Il est mentionné dans l’article que, lors du dernier Ramadan, des centaines de musulmans se sont réunis chaque soir à Londres pour des iftars qui ont lieu en dehors des mosquées traditionnelles. Ces rencontres, souvent organisées par des femmes queer-friendly et caractérisées par une grande diversité sociale et culturelle, ont offert une option pour contrer des pratiques jugées plus rigides ou normatives.

The Guardian souligne que ces mesures ont été lancées dans un contexte extrêmement tendu, la guerre à Gaza, la montée de l’islamophobie au Royaume-Uni et l’augmentation du sentiment de polarisation dans la société.
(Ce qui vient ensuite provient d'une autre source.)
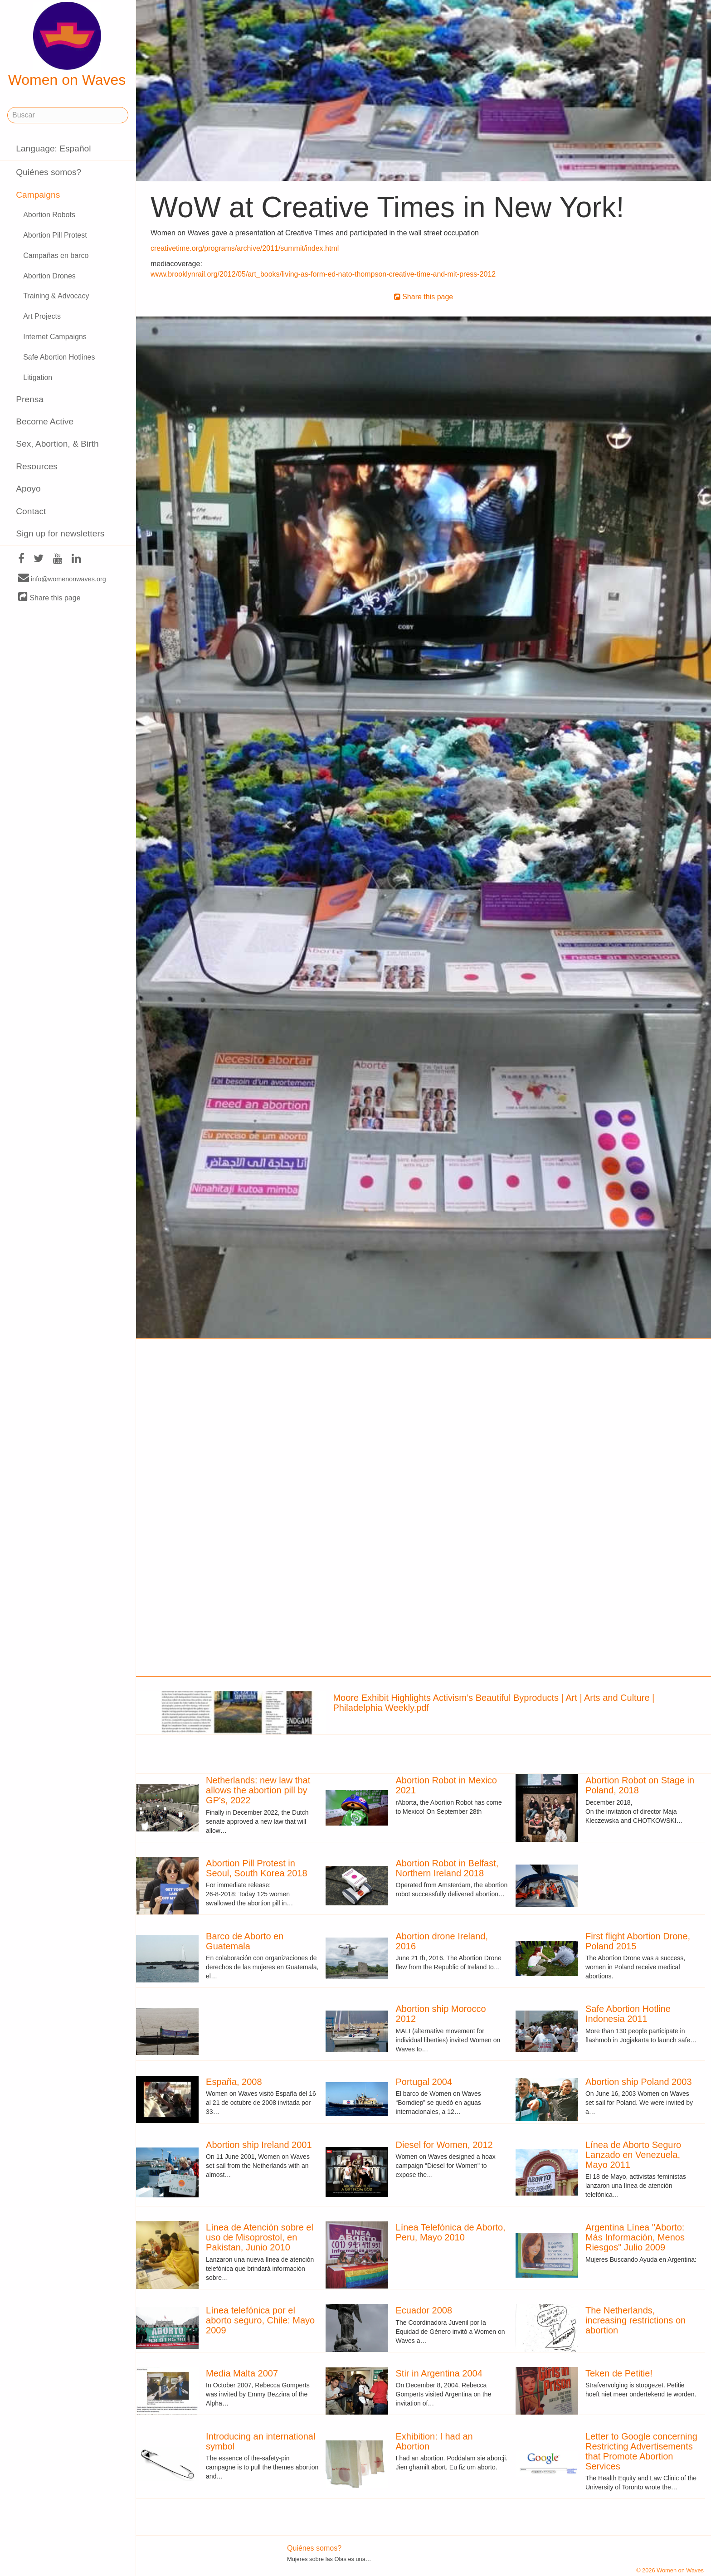 This screenshot has height=2576, width=711. What do you see at coordinates (49, 215) in the screenshot?
I see `Abortion Robots` at bounding box center [49, 215].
Dans ce contexte, ces iftars ont joué un rôle de ‘troisième espace’ en favorisant les liens sociaux, la solidarité et un sentiment d’appartenance, en particulier chez les jeunes musulmans. Le quotidien britannique souligne plusieurs projets emblématiques, tels que Ramadan Space, devenu un événement central pour beaucoup, mais aussi des initiatives qui intègrent la prière féministe, la création artistique, le bien-être et des actions caritatives.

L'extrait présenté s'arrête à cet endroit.